-- Required action --
Scan the entries below and count the lines holding the string "enhance". Supply only the number.

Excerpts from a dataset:
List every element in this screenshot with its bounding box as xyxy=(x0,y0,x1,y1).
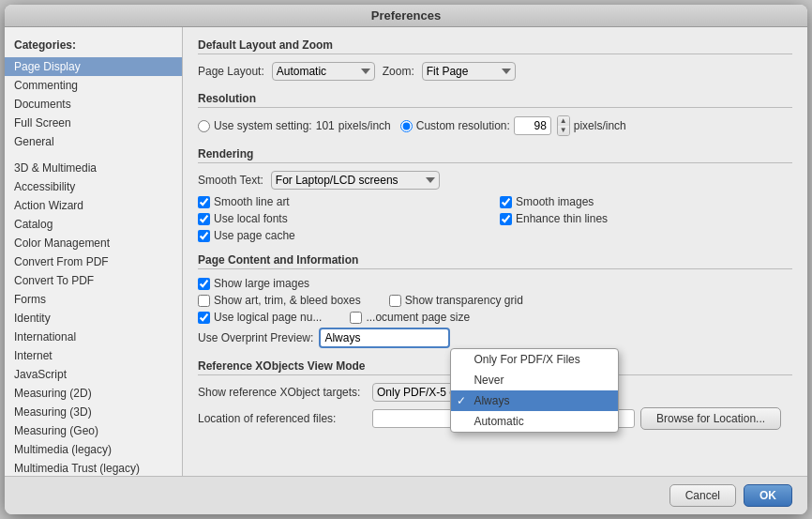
sidebar: Categories: Page Display Commenting Docu… xyxy=(5,27,183,476)
show-art-trim-row: Show art, trim, & bleed boxes xyxy=(198,294,361,307)
smooth-line-art-checkbox[interactable] xyxy=(198,196,210,208)
smooth-text-select[interactable]: For Laptop/LCD screens For Monitor None xyxy=(271,171,440,190)
overprint-label: Use Overprint Preview: xyxy=(198,331,313,344)
smooth-images-label: Smooth images xyxy=(516,195,594,208)
overprint-dropdown: Only For PDF/X Files Never ✓ Always Auto… xyxy=(450,348,619,433)
show-art-trim-checkbox[interactable] xyxy=(198,295,210,307)
zoom-select[interactable]: Fit Page Actual Size 50% 75% 100% 125% 1… xyxy=(422,62,516,81)
sidebar-item-full-screen[interactable]: Full Screen xyxy=(5,114,182,132)
enhance-thin-lines-row: Enhance thin lines xyxy=(500,212,792,225)
layout-zoom-section-title: Default Layout and Zoom xyxy=(198,38,792,54)
use-logical-page-label: Use logical page nu... xyxy=(214,311,322,324)
sidebar-item-documents[interactable]: Documents xyxy=(5,95,182,114)
overprint-select-container: Only For PDF/X Files Never Always Automa… xyxy=(319,328,450,348)
resolution-spinner-up[interactable]: ▲ xyxy=(558,116,569,126)
sidebar-item-internet[interactable]: Internet xyxy=(5,346,182,365)
enhance-thin-lines-checkbox[interactable] xyxy=(500,213,512,225)
show-transparency-grid-checkbox[interactable] xyxy=(389,295,401,307)
show-art-trim-label: Show art, trim, & bleed boxes xyxy=(214,294,361,307)
layout-zoom-row: Page Layout: Automatic Single Page Two-U… xyxy=(198,62,792,81)
sidebar-item-multimedia-legacy[interactable]: Multimedia (legacy) xyxy=(5,440,182,459)
page-content-section-title: Page Content and Information xyxy=(198,253,792,269)
use-page-cache-checkbox[interactable] xyxy=(198,230,210,242)
resolution-spinner-down[interactable]: ▼ xyxy=(558,126,569,135)
custom-resolution-radio[interactable] xyxy=(400,120,413,132)
resolution-spinner: ▲ ▼ xyxy=(557,115,570,136)
dropdown-item-always[interactable]: ✓ Always xyxy=(451,390,618,411)
dialog-body: Categories: Page Display Commenting Docu… xyxy=(5,27,807,476)
dropdown-item-automatic[interactable]: Automatic xyxy=(451,411,618,432)
custom-resolution-label: Custom resolution: xyxy=(416,119,510,132)
sidebar-item-page-display[interactable]: Page Display xyxy=(5,57,182,76)
main-content: Default Layout and Zoom Page Layout: Aut… xyxy=(183,27,807,476)
overprint-row: Use Overprint Preview: Only For PDF/X Fi… xyxy=(198,328,792,348)
enhance-thin-lines-label: Enhance thin lines xyxy=(516,212,608,225)
system-pixels-value: 101 xyxy=(316,119,335,132)
show-transparency-grid-label: Show transparency grid xyxy=(405,294,523,307)
use-system-label: Use system setting: xyxy=(214,119,312,132)
sidebar-item-forms[interactable]: Forms xyxy=(5,290,182,309)
use-local-fonts-label: Use local fonts xyxy=(214,212,288,225)
use-system-radio[interactable] xyxy=(198,120,210,132)
smooth-text-label: Smooth Text: xyxy=(198,174,263,187)
show-large-images-label: Show large images xyxy=(214,277,309,290)
document-page-size-checkbox[interactable] xyxy=(350,312,362,324)
sidebar-header: Categories: xyxy=(5,35,182,57)
ok-button[interactable]: OK xyxy=(744,484,792,507)
page-layout-select[interactable]: Automatic Single Page Two-Up (Facing) Tw… xyxy=(272,62,375,81)
document-page-size-row: ...ocument page size xyxy=(350,311,470,324)
two-col-row: Show art, trim, & bleed boxes Show trans… xyxy=(198,294,792,307)
page-content-checkboxes: Show large images Show art, trim, & blee… xyxy=(198,277,792,324)
document-page-size-label: ...ocument page size xyxy=(366,311,470,324)
smooth-images-row: Smooth images xyxy=(500,195,792,208)
sidebar-item-convert-from-pdf[interactable]: Convert From PDF xyxy=(5,252,182,271)
use-system-radio-group: Use system setting: 101 pixels/inch xyxy=(198,119,391,132)
checkmark-icon: ✓ xyxy=(457,394,466,407)
show-large-images-checkbox[interactable] xyxy=(198,278,210,290)
sidebar-item-multimedia-trust[interactable]: Multimedia Trust (legacy) xyxy=(5,459,182,476)
use-local-fonts-checkbox[interactable] xyxy=(198,213,210,225)
custom-resolution-input[interactable] xyxy=(514,116,551,135)
title-bar: Preferences xyxy=(5,5,807,27)
page-layout-label: Page Layout: xyxy=(198,65,264,78)
dropdown-item-only-pdf-x[interactable]: Only For PDF/X Files xyxy=(451,349,618,370)
sidebar-item-identity[interactable]: Identity xyxy=(5,309,182,328)
resolution-row: Use system setting: 101 pixels/inch Cust… xyxy=(198,115,792,136)
sidebar-item-general[interactable]: General xyxy=(5,132,182,151)
sidebar-item-measuring-3d[interactable]: Measuring (3D) xyxy=(5,403,182,421)
custom-pixels-unit: pixels/inch xyxy=(574,119,626,132)
sidebar-item-measuring-geo[interactable]: Measuring (Geo) xyxy=(5,421,182,440)
sidebar-item-commenting[interactable]: Commenting xyxy=(5,76,182,95)
use-logical-page-row: Use logical page nu... xyxy=(198,311,322,324)
sidebar-item-3d-multimedia[interactable]: 3D & Multimedia xyxy=(5,159,182,177)
dialog-title: Preferences xyxy=(371,8,441,23)
overprint-select[interactable]: Only For PDF/X Files Never Always Automa… xyxy=(319,328,450,348)
dropdown-item-never[interactable]: Never xyxy=(451,370,618,390)
sidebar-item-international[interactable]: International xyxy=(5,328,182,346)
rendering-section: Rendering Smooth Text: For Laptop/LCD sc… xyxy=(198,147,792,242)
smooth-text-row: Smooth Text: For Laptop/LCD screens For … xyxy=(198,171,792,190)
cancel-button[interactable]: Cancel xyxy=(669,484,736,507)
sidebar-item-color-management[interactable]: Color Management xyxy=(5,234,182,252)
sidebar-item-catalog[interactable]: Catalog xyxy=(5,215,182,234)
use-page-cache-row: Use page cache xyxy=(198,229,490,242)
smooth-line-art-row: Smooth line art xyxy=(198,195,490,208)
sidebar-item-convert-to-pdf[interactable]: Convert To PDF xyxy=(5,271,182,290)
logical-page-row: Use logical page nu... ...ocument page s… xyxy=(198,311,792,324)
sidebar-item-action-wizard[interactable]: Action Wizard xyxy=(5,196,182,215)
browse-location-button[interactable]: Browse for Location... xyxy=(640,407,781,430)
show-transparency-grid-row: Show transparency grid xyxy=(389,294,523,307)
use-page-cache-label: Use page cache xyxy=(214,229,295,242)
dialog-footer: Cancel OK xyxy=(5,476,807,514)
custom-resolution-radio-group: Custom resolution: ▲ ▼ pixels/inch xyxy=(400,115,626,136)
sidebar-item-accessibility[interactable]: Accessibility xyxy=(5,177,182,196)
page-content-section: Page Content and Information Show large … xyxy=(198,253,792,348)
resolution-section: Resolution Use system setting: 101 pixel… xyxy=(198,92,792,136)
preferences-dialog: Preferences Categories: Page Display Com… xyxy=(5,5,807,514)
sidebar-item-measuring-2d[interactable]: Measuring (2D) xyxy=(5,384,182,403)
smooth-line-art-label: Smooth line art xyxy=(214,195,290,208)
smooth-images-checkbox[interactable] xyxy=(500,196,512,208)
sidebar-item-javascript[interactable]: JavaScript xyxy=(5,365,182,384)
system-pixels-unit: pixels/inch xyxy=(338,119,391,132)
use-logical-page-checkbox[interactable] xyxy=(198,312,210,324)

-- Expected answer --
3